Most of the team’s days were spent analyzing documents. (“Vast quantities of paperwork. It wouldn’t make compelling television.”) The team also spoke with the doctor, now eighty-nine, who had been at the crime scene. “He remembered every detail from that day,” says Smith. “He said: ‘I’ve been a doctor all my life and seen a lot of dead bodies but that’s the only one that had been murdered. That stays with you.’”
A Pattern of Crimes
Headley’s previous convictions seemed to leave little question of his guilt. After the 1967 murder, he had moved, and in the late 1970s he had pleaded guilty to raping two elderly women, again in their own homes. His victims’ harrowing statements from that earlier trial gave some insight into the victim’s last moments.

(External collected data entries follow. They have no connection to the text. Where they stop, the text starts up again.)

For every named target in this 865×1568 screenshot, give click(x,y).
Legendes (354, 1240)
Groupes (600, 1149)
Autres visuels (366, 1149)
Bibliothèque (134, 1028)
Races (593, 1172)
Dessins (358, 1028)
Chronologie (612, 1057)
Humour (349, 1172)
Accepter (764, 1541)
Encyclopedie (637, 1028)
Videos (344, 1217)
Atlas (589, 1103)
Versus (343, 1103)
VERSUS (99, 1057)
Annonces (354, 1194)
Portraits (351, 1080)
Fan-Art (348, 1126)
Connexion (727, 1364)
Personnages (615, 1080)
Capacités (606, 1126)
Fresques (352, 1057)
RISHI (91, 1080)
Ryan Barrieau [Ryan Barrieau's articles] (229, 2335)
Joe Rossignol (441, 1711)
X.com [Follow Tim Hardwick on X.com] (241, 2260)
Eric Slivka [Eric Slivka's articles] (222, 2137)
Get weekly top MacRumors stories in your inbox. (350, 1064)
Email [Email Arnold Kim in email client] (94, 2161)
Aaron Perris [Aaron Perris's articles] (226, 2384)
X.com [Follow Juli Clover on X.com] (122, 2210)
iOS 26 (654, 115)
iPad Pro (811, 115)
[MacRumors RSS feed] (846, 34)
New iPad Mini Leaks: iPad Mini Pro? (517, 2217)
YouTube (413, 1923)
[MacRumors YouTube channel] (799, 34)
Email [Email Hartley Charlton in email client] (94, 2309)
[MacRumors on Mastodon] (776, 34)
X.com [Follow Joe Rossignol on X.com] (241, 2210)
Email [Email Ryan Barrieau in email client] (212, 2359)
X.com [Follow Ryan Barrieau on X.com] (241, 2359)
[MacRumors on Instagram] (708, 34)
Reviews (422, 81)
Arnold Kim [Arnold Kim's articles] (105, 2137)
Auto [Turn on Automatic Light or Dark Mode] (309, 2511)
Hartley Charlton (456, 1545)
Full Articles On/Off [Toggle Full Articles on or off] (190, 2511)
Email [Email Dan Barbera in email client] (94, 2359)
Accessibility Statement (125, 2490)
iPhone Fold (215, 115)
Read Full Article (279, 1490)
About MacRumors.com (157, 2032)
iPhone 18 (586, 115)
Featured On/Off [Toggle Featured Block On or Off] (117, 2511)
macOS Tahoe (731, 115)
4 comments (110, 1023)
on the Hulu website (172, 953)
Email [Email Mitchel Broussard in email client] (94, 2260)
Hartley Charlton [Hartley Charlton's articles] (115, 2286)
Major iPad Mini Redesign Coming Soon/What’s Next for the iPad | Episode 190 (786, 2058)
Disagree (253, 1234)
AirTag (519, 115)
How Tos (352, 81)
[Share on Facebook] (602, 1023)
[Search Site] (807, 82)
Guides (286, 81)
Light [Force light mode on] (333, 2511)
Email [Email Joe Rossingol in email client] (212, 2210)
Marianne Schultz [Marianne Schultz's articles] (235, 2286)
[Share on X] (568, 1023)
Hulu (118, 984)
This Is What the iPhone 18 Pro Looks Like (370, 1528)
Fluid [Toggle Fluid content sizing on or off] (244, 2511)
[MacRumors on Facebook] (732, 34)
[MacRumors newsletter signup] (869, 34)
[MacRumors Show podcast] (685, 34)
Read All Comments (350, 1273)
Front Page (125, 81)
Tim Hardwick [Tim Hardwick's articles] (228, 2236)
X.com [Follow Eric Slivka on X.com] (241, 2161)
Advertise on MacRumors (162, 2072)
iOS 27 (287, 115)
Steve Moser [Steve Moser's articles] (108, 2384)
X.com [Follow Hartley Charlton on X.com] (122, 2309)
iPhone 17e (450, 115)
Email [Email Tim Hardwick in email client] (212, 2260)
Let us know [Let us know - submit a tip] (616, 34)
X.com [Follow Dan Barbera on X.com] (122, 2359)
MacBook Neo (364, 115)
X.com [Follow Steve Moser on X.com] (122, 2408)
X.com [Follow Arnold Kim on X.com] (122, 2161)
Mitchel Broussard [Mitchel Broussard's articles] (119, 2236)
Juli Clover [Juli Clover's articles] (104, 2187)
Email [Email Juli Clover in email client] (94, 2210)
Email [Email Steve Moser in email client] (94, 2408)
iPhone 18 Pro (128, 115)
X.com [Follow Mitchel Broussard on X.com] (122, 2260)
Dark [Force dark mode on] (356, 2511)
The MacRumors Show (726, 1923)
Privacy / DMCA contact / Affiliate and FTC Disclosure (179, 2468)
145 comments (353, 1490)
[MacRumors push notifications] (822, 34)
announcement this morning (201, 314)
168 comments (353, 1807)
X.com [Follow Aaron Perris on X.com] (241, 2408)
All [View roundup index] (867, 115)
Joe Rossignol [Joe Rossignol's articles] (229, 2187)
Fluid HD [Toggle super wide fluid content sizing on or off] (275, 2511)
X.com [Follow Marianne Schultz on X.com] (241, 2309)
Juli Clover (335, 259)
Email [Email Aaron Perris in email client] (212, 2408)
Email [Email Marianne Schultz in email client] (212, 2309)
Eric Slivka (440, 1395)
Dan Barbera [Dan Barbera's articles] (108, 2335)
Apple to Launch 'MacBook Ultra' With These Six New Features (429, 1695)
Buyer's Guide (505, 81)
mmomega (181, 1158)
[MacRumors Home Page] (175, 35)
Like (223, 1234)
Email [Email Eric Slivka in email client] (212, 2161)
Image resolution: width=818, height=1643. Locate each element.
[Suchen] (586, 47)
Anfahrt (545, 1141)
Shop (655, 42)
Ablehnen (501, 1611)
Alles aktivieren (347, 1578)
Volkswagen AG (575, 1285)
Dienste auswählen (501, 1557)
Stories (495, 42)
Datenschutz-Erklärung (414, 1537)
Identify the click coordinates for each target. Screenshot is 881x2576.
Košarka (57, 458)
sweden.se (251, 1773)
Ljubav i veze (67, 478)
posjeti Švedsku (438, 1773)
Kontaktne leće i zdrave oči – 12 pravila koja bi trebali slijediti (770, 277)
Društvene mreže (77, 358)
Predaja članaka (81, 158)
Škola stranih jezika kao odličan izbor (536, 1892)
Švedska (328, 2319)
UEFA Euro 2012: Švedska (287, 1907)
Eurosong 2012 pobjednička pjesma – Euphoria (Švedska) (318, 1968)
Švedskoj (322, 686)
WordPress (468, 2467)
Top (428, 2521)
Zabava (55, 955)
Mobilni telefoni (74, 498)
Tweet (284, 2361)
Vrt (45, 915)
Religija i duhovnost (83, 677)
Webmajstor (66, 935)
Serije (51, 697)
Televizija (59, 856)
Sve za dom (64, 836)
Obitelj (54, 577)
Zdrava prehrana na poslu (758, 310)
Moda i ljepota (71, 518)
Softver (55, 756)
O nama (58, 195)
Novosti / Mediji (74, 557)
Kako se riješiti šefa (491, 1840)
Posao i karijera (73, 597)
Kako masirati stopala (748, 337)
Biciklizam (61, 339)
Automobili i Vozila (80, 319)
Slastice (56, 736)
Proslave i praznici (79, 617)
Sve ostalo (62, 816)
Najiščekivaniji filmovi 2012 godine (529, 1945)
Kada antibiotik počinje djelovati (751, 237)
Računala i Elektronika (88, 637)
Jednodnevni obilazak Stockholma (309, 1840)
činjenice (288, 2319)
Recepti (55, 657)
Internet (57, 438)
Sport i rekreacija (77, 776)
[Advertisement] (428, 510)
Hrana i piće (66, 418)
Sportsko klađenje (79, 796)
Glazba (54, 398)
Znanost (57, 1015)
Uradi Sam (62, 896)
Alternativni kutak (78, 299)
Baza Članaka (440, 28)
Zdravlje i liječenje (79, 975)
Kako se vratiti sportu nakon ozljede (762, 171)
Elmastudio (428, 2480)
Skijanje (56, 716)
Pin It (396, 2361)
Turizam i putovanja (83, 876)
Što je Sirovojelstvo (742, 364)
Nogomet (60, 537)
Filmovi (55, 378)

“He threatened to strangle one and he threatened to smother the other with a cushion,” says Smith. Both women fought back. Though Headley was initially sentenced to life, he challenged the verdict, supported by a mental health professional who stated that Headley was not behaving normally. “It went from a life sentence to a shorter term,” says Smith.
Securing Justice
Smith was there for Headley’s arrest. “I knew what he looked like, I knew he was going to be 92, and I also knew how compelling the proof was,” she says. The team feared that the arrest would trigger a health crisis. “We were uncovering the darkest secret he’d kept hidden for sixty years,” says Smith.
Yet everything was able to proceed. The trial took place, and the victim’s living relative had been contacted by specialist officers. “Mary had believed it was never going to be solved,” says Smith. For the family, there had also been a sense of shame about the nature of the crime.
“Rape is massively underreported now,” says Smith, “but in the mid-20th century, how many elderly ladies would ever tell anyone this had happened?”
Headley was told at sentencing that, for all practical purposes, he would remain incarcerated. He would spend his life behind bars.
A Lasting Impact
For Smith, it has been a unique case. “It just feels distinct, I don’t know why,” she says. “With current investigations, the process is very reactive. With this case you’re proactive, the urgency is only from yourself. It started with me trying to get someone to take some interest of that box – and I was able to see it through right until the end.”
She is confident that it is not the last resolution. There are approximately one hundred and thirty cold cases in the archives. “We’ve got so much more to do,” she says. “We have a number of murders that we’re re-examining – we’re constantly sending things to forensics and following other lines of inquiry. We’ll be forever unlocking the past.”